In this notebook, our goal is to transform the original dataset provided from LMS into the representation of the star schema which we designed.

### Libary and dataset imports

Here we import pandas and openpyxl, with the second one done by using pip since it gave us problems locally.

In [None]:
import pandas as pd
import pip
pip.main(["install", "openpyxl"])

Here we load the excel dataset.

In [None]:
file_path = "../../../00-Project/datasets/2024-08-01_LMS_data_2023.xlsx"
xls = pd.ExcelFile(file_path)

### Load the different sheets into their respective data frames

Here we load the different sheets in their own dataframes.

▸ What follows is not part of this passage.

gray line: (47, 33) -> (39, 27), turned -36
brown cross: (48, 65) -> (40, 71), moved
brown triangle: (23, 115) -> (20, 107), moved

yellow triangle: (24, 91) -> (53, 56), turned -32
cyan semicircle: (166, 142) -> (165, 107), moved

We don't do it in one cell for testing reasons. \
Shipment is our fact, and we identified as dimensions the information about:
<ul>
  <li>Carrier</li>
  <li>Domain</li>
  <li>Country</li>
  <li>Service</li>
  <li>Customer</li>
  <li>Pickup address</li>
  <li>Delivery address</li>
</ul>

In [None]:
shipment_df = pd.read_excel(xls, 'shipment')

In [None]:
carrier_df = pd.read_excel(xls, 'carrier')
domain_df = pd.read_excel(xls, 'domain')
country_df = pd.read_excel(xls, 'country')

In [None]:
service_df = pd.read_excel(xls, 'service')

In [None]:
customer_df = pd.read_excel(xls, 'customer')

In [None]:
pickupaddress_df = pd.read_excel(xls, 'pickupaddress')
deliveryaddress_df = pd.read_excel(xls, 'deliveryaddress')

In [None]:
branchcode_df = pd.read_excel(xls, 'branchcode')
branchcode_customer_translation_df = pd.read_excel(xls, 'branchcode_customer_translation')

### Preprocessing of shipment

In the shipment dataframe, we make some quality checks for the shipment id

In [None]:
# We convert 'shipment_id' to numeric, then turn invalid values (non-numeric) to NaN
shipment_df['shipment_id'] = pd.to_numeric(shipment_df['shipment_id'], errors='coerce')

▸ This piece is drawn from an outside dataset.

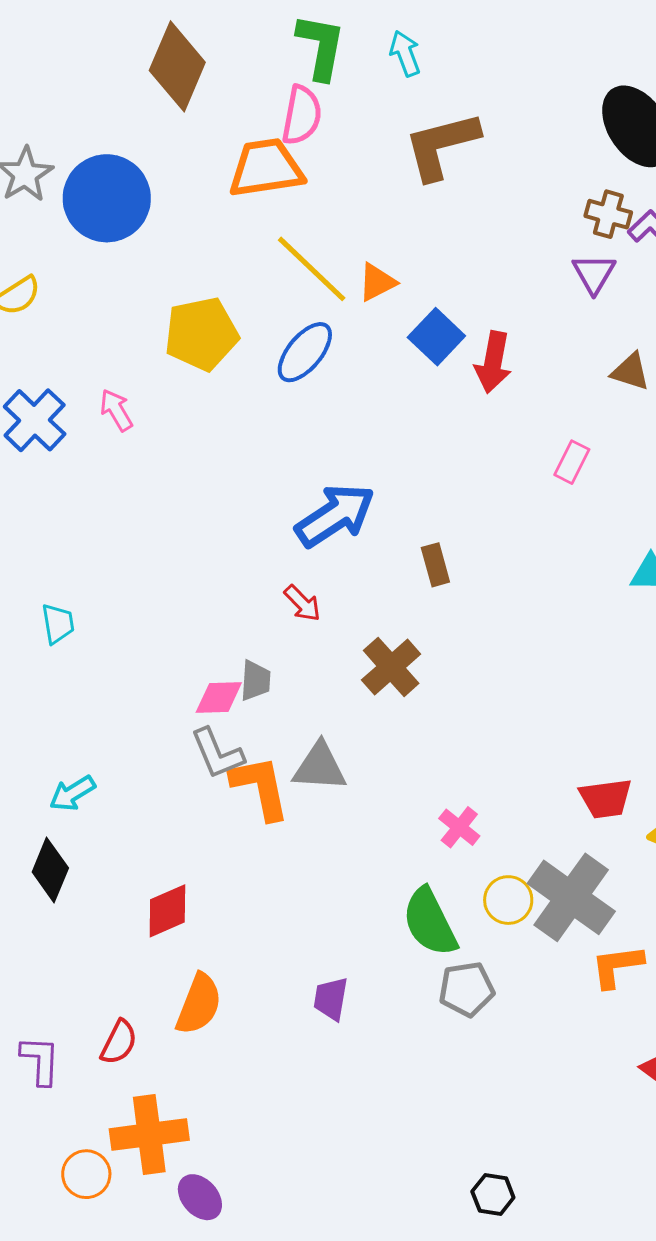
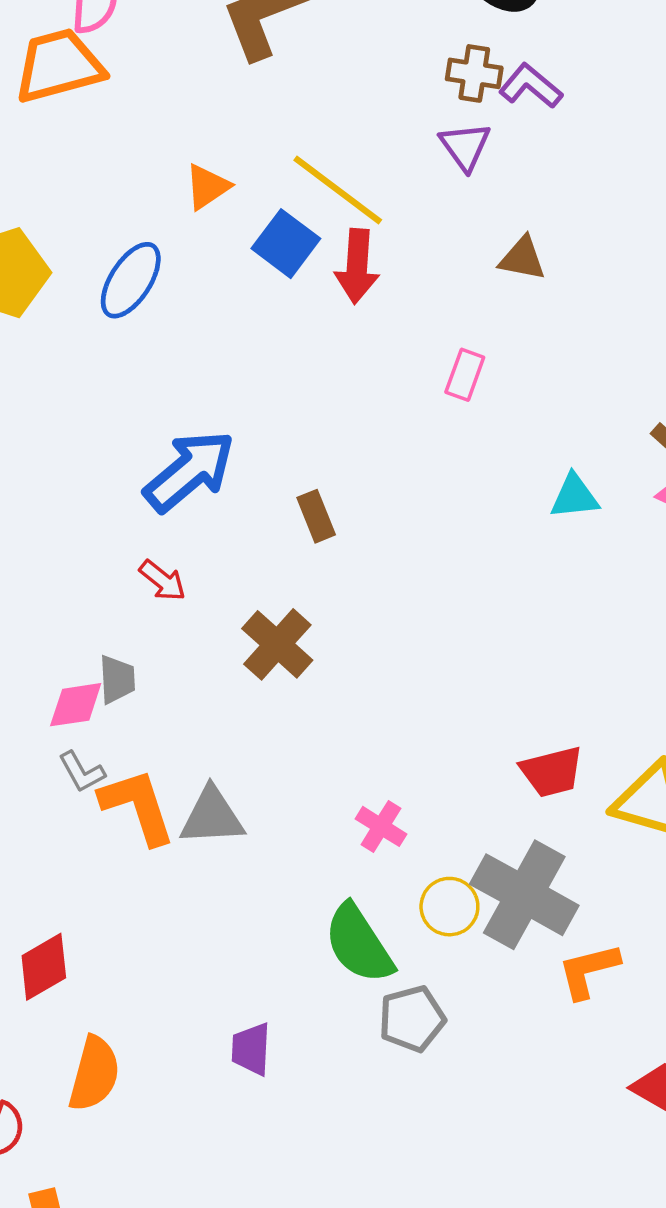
yellow line: (312, 269) -> (338, 190), moved
gray L-shape: (217, 754) -> (82, 772), size x0.7
gray triangle: (320, 767) -> (212, 816), moved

# We drop rows where 'shipment_id' is NaN
shipment_df_clean = shipment_df.dropna(subset=['shipment_id'])

Next, we want to make quality checks for the dates present.

In [None]:
# With this function we check is the date is valid and within reasonale bounds
def fix_and_check_date(date_str):
    try:
        date = pd.to_datetime(date_str, errors='raise')  # We attempt to convert the date
        if date.year > 2026:  # If the year is out of bounds (beyond 2026)
            return pd.NaT  # We mark it as NaT (invalid)
        return date
    except:
        return pd.NaT  # We mark as NaT if the conversion fails

# We apply the function to our date columns and we discard the time
for col in ['created_date', 'real_delivery_date', 'real_pickup_date']:
    shipment_df_clean[col] = shipment_df_clean[col].apply(fix_and_check_date).dt.date

# We drop the rows where any date column contains NaT
shipment_df_clean.dropna(subset=['created_date', 'real_delivery_date', 'real_pickup_date'], inplace=True)

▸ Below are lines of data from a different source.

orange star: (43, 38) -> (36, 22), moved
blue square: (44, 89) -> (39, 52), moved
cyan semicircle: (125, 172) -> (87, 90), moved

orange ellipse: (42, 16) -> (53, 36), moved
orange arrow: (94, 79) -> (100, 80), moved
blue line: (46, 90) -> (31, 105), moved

### Creation of the shipment fact

In this section, we merge shipment with the domain in order to create the shipment fact.

In [None]:
# We merge the domain and the shipment, using 'domain_id' as key
fact_shipment = shipment_df_clean.merge(domain_df[['domain_id', 'name']], on='domain_id', how='left')

# We rename 'name' and 'bookingstate' for easier interpretation
fact_shipment = fact_shipment.rename(columns={'name': 'domain_name',
                                              'bookingstate': 'booking_state'})

We choose the relevant columns to keep, in accordance with the star schema model.

In [None]:
fact_shipment = fact_shipment[['shipment_id', 'customer_price', 'expected_carrier_price', 
                               'final_carrier_price', 'weight', 'shipment_type', 
                               'insurance_type', 'customer_id', 'pickupaddress_id', 
                               'deliveryaddress_id', 'service_id', 'domain_name', 
                               'pickup_date', 'delivery_date', 'real_pickup_date', 
                               'real_delivery_date', 'booking_state', 'lms_plus', 
                               'exworks_id','created_date']]

Here we calculate the margin by subtracting the customer price and the final carrier price.

In [None]:
# We convert both columns to numeric, coercing errors (invalid parsing will be set to NaN)
fact_shipment['customer_price'] = pd.to_numeric(fact_shipment['customer_price'], errors='coerce')
fact_shipment['final_carrier_price'] = pd.to_numeric(fact_shipment['final_carrier_price'], errors='coerce')

# We calculate margin, leaving it as NaN where values are missing
fact_shipment['margin'] = fact_shipment['customer_price'] - fact_shipment['final_carrier_price']

### Process pickup and delivery address data frames

In this section we create the pickup and delivery address dimensions, considering the important columns and tying them to the shipment fact.

In [None]:
# We create the pickup dimension and we merge the domain name into it
dim_pickup_address = pickupaddress_df.merge(domain_df[['domain_id', 'name']], on='domain_id', how='left')
dim_pickup_address = dim_pickup_address.rename(columns={'name': 'domain_name'})

# We keep the columns present in the defined star schema
dim_pickup_address = dim_pickup_address[['pickupaddress_id', 'created_date', 'domain_name', 'country_id', 'postal_code', 'city']]
dim_pickup_address = dim_pickup_address.rename(columns={'pickupaddress_id': 'pickup_address_id'})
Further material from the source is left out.